Y nosotros tenemos una responsabilidad adicional donde la filosofía juega un rol fundamental, la visión juega un rol fundamental, y es qué tipo de sociedad queremos. Y nosotros hemos optado por una sociedad libre. Y, después de hundirnos en la miseria, después de 100 años de ideas socialistas, también hay que darle un gran crédito a los argentinos que decidieron que ese tren que nos llevaba a Cuba, con escala en una estación en Venezuela, nosotros le hicimos una propuesta, pero los que verdaderamente pusieron las pelotas para salir adelante son los argentinos, y nosotros debemos honrar ese mandato.

Estoy haciendo mi trabajo, para eso me dieron un contrato de cuatro años para que haga eso. Que, dicho sea de paso, no quiero dejar de agradecer también a la grandeza de quienes fueron mis competidores, que están aquí, que fueron Ministros míos y hoy están en el Congreso, que es la doctora Bullrich y que es Luis Petri.

RAVIER: Creo que si algo nos enseña Adam Smith es que las instituciones importan, desde Douglas North, que ya lo citó el Presidente, las instituciones surgen por órdenes espontáneas y demás, pero tenemos presentes acá prácticamente 100 diputados nacionales, casi todos están acá, muchos senadores que también nos acompañan, y estamos en un año donde este Congreso más reformista de la historia va a tratar de cambiar las reglas. Entonces, ¿qué nos espera este 2026 en materia legislativa, como para cerrar?

MILEI: Yo le encargué a cada Ministro 10 paquetes de reformas, 9 Ministros son 90 paquetes de reformas. Al único que le dejé libre, que haga todo lo que quiera, es a Federico. Porque seguramente va a tener mucha más que 10, así no nos acotamos en 90. Así que el Poder Ejecutivo está muy activo en generar reformas, así es que agradezco a todos los miembros del Poder Legislativo que van a tener que ir a pelear con los orcos, a sacar adelante a este país. Igual, no es gracioso que me las hagas todas a mí, por favor, profe, ayúdeme, necesito cuidar la garganta. Ahora no solo expongo, también soy cantante.

DE PABLO: En este tipo de evento, y particularmente en la parte final, no necesitas ayuda.

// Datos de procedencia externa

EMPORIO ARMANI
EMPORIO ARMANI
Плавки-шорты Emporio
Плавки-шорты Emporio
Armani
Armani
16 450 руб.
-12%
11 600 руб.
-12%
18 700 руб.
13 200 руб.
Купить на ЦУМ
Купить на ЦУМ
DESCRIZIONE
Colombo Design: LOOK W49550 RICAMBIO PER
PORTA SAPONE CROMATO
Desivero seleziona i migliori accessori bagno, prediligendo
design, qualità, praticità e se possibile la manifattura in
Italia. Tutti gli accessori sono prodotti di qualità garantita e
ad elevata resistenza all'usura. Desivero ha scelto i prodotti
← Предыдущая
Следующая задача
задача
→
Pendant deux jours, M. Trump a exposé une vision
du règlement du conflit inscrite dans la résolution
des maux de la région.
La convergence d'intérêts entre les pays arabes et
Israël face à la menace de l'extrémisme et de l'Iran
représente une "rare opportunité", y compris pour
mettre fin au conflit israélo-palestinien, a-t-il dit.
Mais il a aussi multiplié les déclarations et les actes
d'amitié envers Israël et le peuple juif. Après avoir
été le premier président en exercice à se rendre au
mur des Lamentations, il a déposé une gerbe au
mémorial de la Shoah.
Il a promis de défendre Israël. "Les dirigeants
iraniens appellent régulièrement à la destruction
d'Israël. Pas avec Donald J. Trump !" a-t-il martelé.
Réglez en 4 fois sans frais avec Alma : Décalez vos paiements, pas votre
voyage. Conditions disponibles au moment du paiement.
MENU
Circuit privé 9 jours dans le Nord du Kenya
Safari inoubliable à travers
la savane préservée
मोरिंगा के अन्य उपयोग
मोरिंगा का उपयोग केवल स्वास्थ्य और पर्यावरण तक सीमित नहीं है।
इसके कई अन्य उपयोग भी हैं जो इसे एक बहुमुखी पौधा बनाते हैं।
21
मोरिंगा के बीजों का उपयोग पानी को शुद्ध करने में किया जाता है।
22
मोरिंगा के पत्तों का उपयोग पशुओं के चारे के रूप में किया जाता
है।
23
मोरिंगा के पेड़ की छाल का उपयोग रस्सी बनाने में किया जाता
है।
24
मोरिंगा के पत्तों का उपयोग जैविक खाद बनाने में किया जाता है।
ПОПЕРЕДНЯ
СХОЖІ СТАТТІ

MILEI: ¿En cuál de las cosas?

DE PABLO: Ahora, no necesitás ayuda.

MILEI: ¿Por qué?

DE PABLO: Porque estás diciendo cosas y el aplauso va, viene, va, viene, va, viene. No necesitás ayuda, dice, ayúdame, no necesitás ayuda.

MILEI: ¿Sabe lo que pasa? Hay una frase que dice sobre hombros de gigantes. Y uno de los gigantes que a mí me ayudó, fue usted. Este momento no lo podemos mejorar. Que Dios bendiga a los argentinos, que las fuerzas del cielo nos acompañen ¡y viva la libertad, carajo! ¡Viva la libertad, carajo! Hagamos grande a la Argentina nuevamente.